From letters written by Dr. Franklin to his son on this subject, the following extracts were found among Sir William Johnson’s papers. The grant was to be divided into seventy-two shares. The petitions were addressed to the Board of Trade, and to the King in Council, by Mr. Walpole and his associates. The project encountered much opposition, and met with delay; but was finally approved, and the grant ratified in 1772. The revolutionary troubles which followed, however, defeated the plan. Pending its consideration, Lord Hillsborough wrote for the Board of Trade a report against it. Franklin’s masterly answer to this report is entitled Settlement on the Ohio River, see infra.
May 10, 1766.—I like the project of a colony in the Illinois country, and will forward it to my utmost here.
Aug. 25, 1766.—I can now only add that I will endeavour to accomplish all that you and our friends desire relating to the settlement westward.
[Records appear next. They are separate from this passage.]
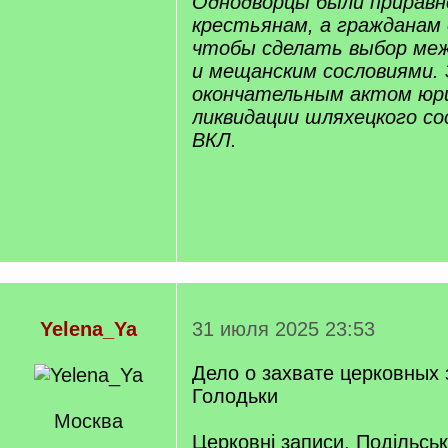
Однодворцы были приравн
крестьянам, а гражданам 
чтобы сделать выбор меж
и мещанским сословиями.
окончательным актом юр
ликвидации шляхецкого с
ВКЛ.
Yelena_Ya
31 июля 2025 23:53
Дело о захвате церковных 
Голодьки
Москва
Церковні записи, Подільсь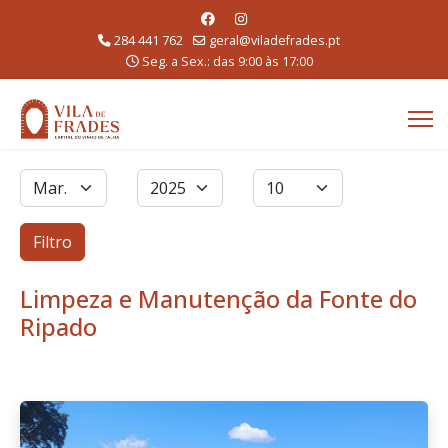
284 441 762
geral@viladefrades.pt
Seg. a Sex.: das 9:00 às 17:00
Filtros
Mês
Ano
Qtd. a exibir
Filtro
Limpeza e Manutenção da Fonte do
Ripado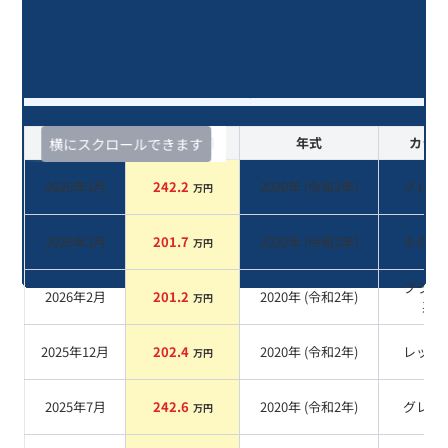
ＭＩＮＩ クーパーＤ クラブマン/6
年落ち(2020年式)のオークションデ
ータ一覧
査定時期
セルカ実績
年式
カラー
横にスクロールできます
2026年3月
242.2
2020
年 (
令和2年
)
グレー
万円
2026年2月
201.7
2020
年 (
令和2年
)
その他
万円
ブラッ
2026年2月
201.2
2020
年 (
令和2年
)
万円
系
2025年12月
202.4
2020
年 (
令和2年
)
レッド
万円
2025年7月
242.6
2020
年 (
令和2年
)
グレー
万円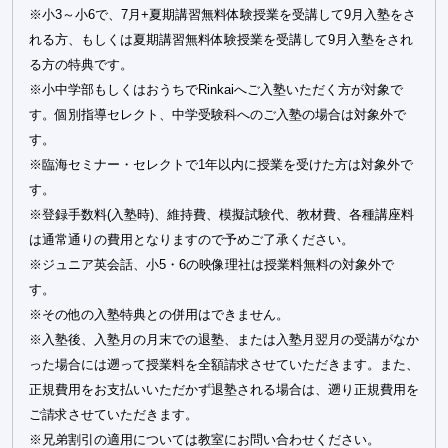
※小3～小6で、7月+夏期講習無料体験授業を受講して9月入塾をさ
れる方、もしくは夏期講習無料体験授業を受講して9月入塾をされ
る方の特典です。
※小中学部もしくはおうちでRinkaiへご入塾いただく方が対象で
す。個別指導セレクト、中学受験科へのご入塾の場合は対象外で
す。
※臨海セミナー・セレクトで1年以内に授業を受けた方は対象外で
す。
※登録手数料(入塾時)、維持費、模擬試験代、教材費、各種講座料
は通常通りの費用となりますので予めご了承ください。
※ジュニア英会話、小5・6の映像理社は授業料無料の対象外で
す。
※その他の入塾特典との併用はできません。
※入塾後、入塾月の月末での退塾、または入塾月翌月の受講がなか
った場合には遡って授業料を全額請求させていただきます。また、
正規費用をお支払いいただかず退塾される場合は、遡り正規費用を
ご請求させていただきます。
※兄弟割引の適用については教室にお問い合わせください。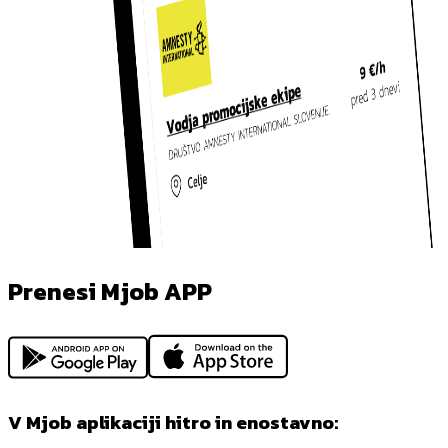
Prenesi Mjob APP
V Mjob aplikaciji hitro in enostavno: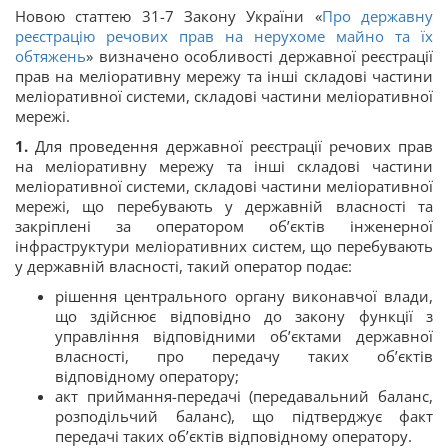
Новою статтею 31-7 Закону України «
Про державну
реєстрацію речових прав на нерухоме майно та їх
обтяжень
» визначено особливості державної реєстрації
прав на меліоративну мережу та інші складові частини
меліоративної системи, складові частини меліоративної
мережі.
1.
Для проведення державної реєстрації речових прав
на меліоративну мережу та інші складові частини
меліоративної системи, складові частини меліоративної
мережі, що перебувають у державній власності та
закріплені за оператором об’єктів інженерної
інфраструктури меліоративних систем, що перебувають
у державній власності, такий оператор подає:
рішення центрального органу виконавчої влади,
що здійснює відповідно до закону функції з
управління відповідними об’єктами державної
власності, про передачу таких об’єктів
відповідному оператору;
акт приймання-передачі (передавальний баланс,
розподільчий баланс), що підтверджує факт
передачі таких об’єктів відповідному оператору.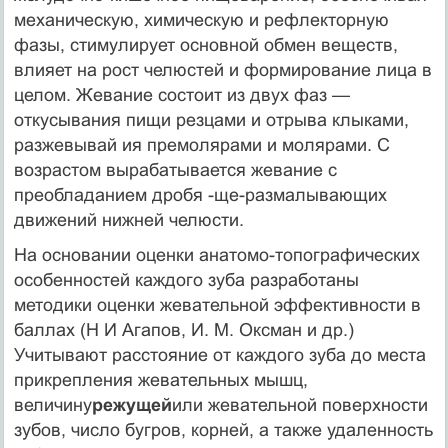
механическую, химическую и рефлекторную
фазы, стимулирует основной обмен веществ,
влияет на рост челюстей и формирование лица в
целом. Жевание состоит из двух фаз —
откусывания пищи резцами и отрыва клыками,
разжевывай ия премолярами и молярами. С
возрастом вырабатывается жевание с
преобладанием дробя -ще-размалывающих
движений нижней челюсти.
На основании оценки анатомо-топографических
особенно­стей каждого зуба разработаны
методики оценки жева­тельной эффективности в
баллах (Н И Агапов, И. М. Оксман и др.)
Учитывают расстояние от каждого зуба до места
прикрепления жевательных мышц,
величину
режущей
или жевательной поверхности
зубов, число бугров, корней, а также удаленность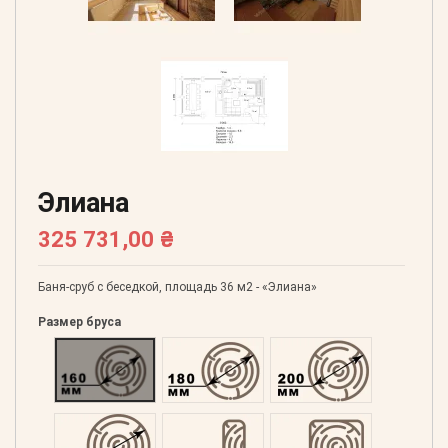
Элиана
325 731,00 ₴
Баня-сруб с беседкой, площадь 36 м2 - «Элиана»
Размер бруса
Оцилиндрованний 160
Оцилиндрованний 180
Оцилиндрованний 20
Оцилиндрованний 220
Профилированний 60
Профилированний 15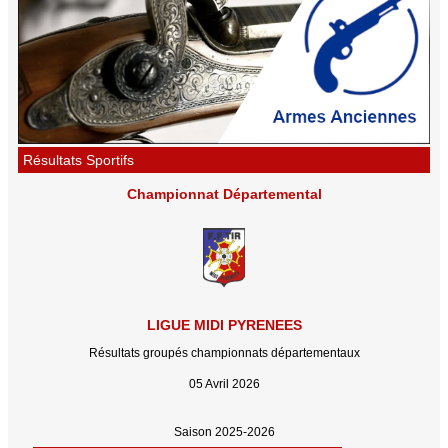
Résultats Sportifs
Championnat Départemental
LIGUE MIDI PYRENEES
Résultats groupés championnats départementaux
05 Avril 2026
Saison 2025-2026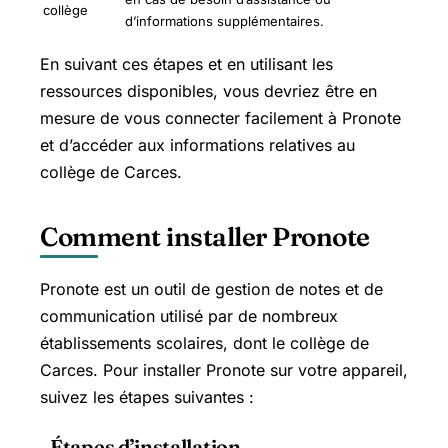
collège
d’informations supplémentaires.
En suivant ces étapes et en utilisant les
ressources disponibles, vous devriez être en
mesure de vous connecter facilement à Pronote
et d’accéder aux informations relatives au
collège de Carces.
Comment installer Pronote
Pronote est un outil de gestion de notes et de
communication utilisé par de nombreux
établissements scolaires, dont le collège de
Carces. Pour installer Pronote sur votre appareil,
suivez les étapes suivantes :
Étapes d’installation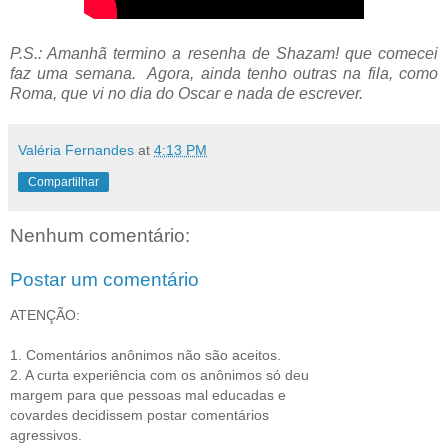
P.S.: Amanhã termino a resenha de Shazam! que comecei
faz uma semana. Agora, ainda tenho outras na fila, como
Roma, que vi no dia do Oscar e nada de escrever.
Valéria Fernandes
at
4:13 PM
Compartilhar
Nenhum comentário:
Postar um comentário
ATENÇÃO:
1. Comentários anônimos não são aceitos.
2. A curta experiência com os anônimos só deu
margem para que pessoas mal educadas e
covardes decidissem postar comentários
agressivos.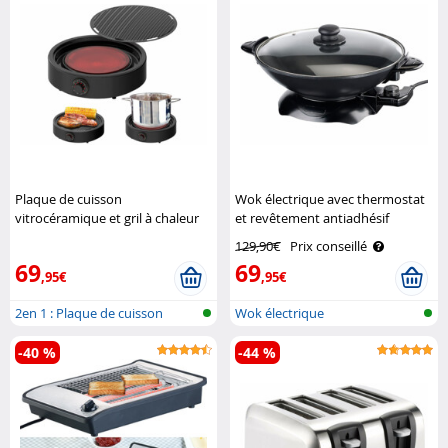
Plaque de cuisson
Wok électrique avec thermostat
vitrocéramique et gril à chaleur
et revêtement antiadhésif
infrarouge 2000 W Rosenstein &
Rosenstein & Söhne
129,90€
Prix conseillé
Söhne
69
69
,95€
,95€
2en 1 : Plaque de cuisson
Wok électrique
vitrocéra..
-40 %
-44 %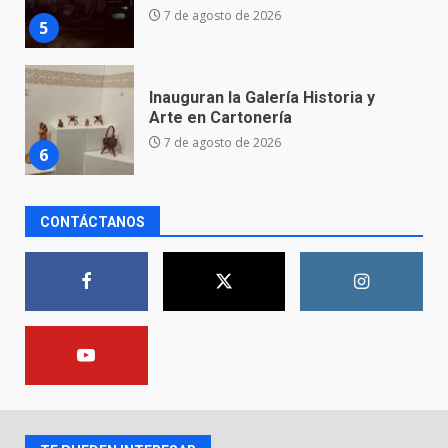
7 de agosto de 2026
6
Valle de Santiago refuerza
seguridad con nuevas unidades
7 de agosto de 2026
7
La fiscalía de Guanajuato
CONTÁCTANOS
captura a presuntos homicidas
vinculados a dos crímenes
ocurridos en la capital
1
9 de agosto de 2026
En consultorio médico lesiona a
una mujer
8 de agosto de 2026
2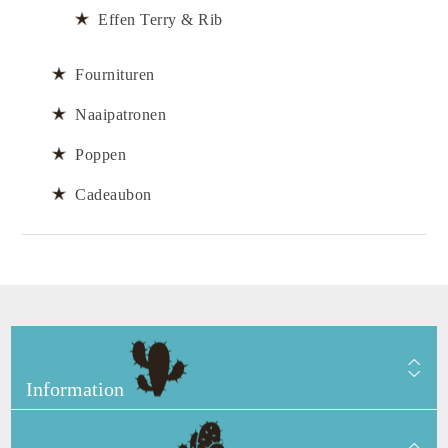
Effen Terry & Rib
Fournituren
Naaipatronen
Poppen
Cadeaubon
Information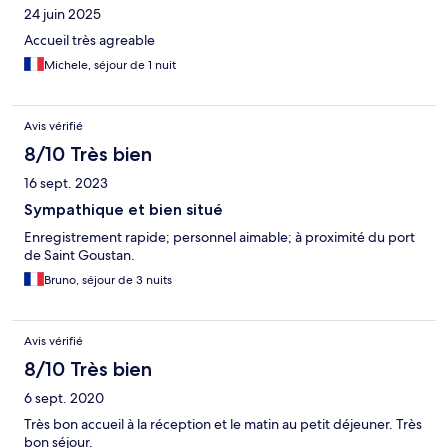
24 juin 2025
Accueil très agreable
Michele, séjour de 1 nuit
Avis vérifié
8/10 Très bien
16 sept. 2023
Sympathique et bien situé
Enregistrement rapide; personnel aimable; à proximité du port
de Saint Goustan.
Bruno, séjour de 3 nuits
Avis vérifié
8/10 Très bien
6 sept. 2020
Très bon accueil à la réception et le matin au petit déjeuner. Très
bon séjour.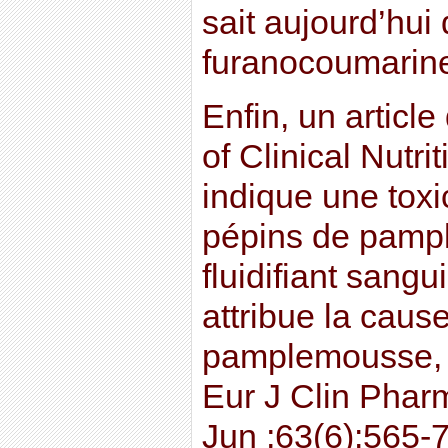
sait aujourd’hui
furanocoumarine
Enfin, un articl
of Clinical Nutri
indique une toxic
pépins de pamp
fluidifiant sangu
attribue la caus
pamplemousse, m
Eur J Clin Phar
Jun ;63(6):565-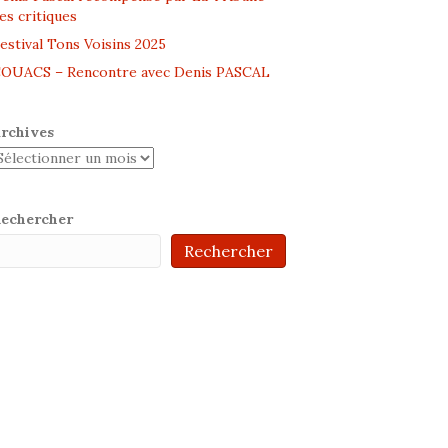
es critiques
estival Tons Voisins 2025
OUACS – Rencontre avec Denis PASCAL
rchives
echercher
Rechercher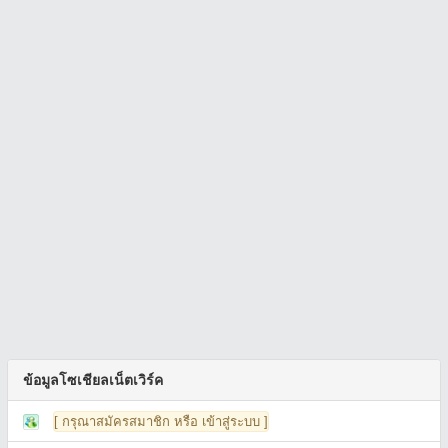
ข้อมูลโซเชียลเน็ตเวิร์ค
[ กรุณาสมัครสมาชิก หรือ เข้าสู่ระบบ ]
Sept. 12, 1766.—I have just received Sir William’s open letter to Secretary Conway, recommending your plan for a colony in the Illinois, which I am glad of. I have closed and sent it to him. He is not now in that department; but it will of course go to Lord Shelburne, whose good opinion of it I have reason to hope for; and I think Mr. Conway was rather against distant posts and settlements in America. We have, however, suffered a loss in Lord Dartmouth, who, I know, was inclined to a grant there in favor of the soldiery, and Lord Hillsborough is said to be terribly afraid of dispeopling Ireland. General Lyman has been long here soliciting such a grant, and will readily join the interest he has made with ours, and I should wish for a body of Connecticut settlers, rather than all from our frontiers. I purpose waiting on Lord Shelburne on Tuesday, and hope to be able to send you his sentiments by Falconer, who is to sail about the 20th.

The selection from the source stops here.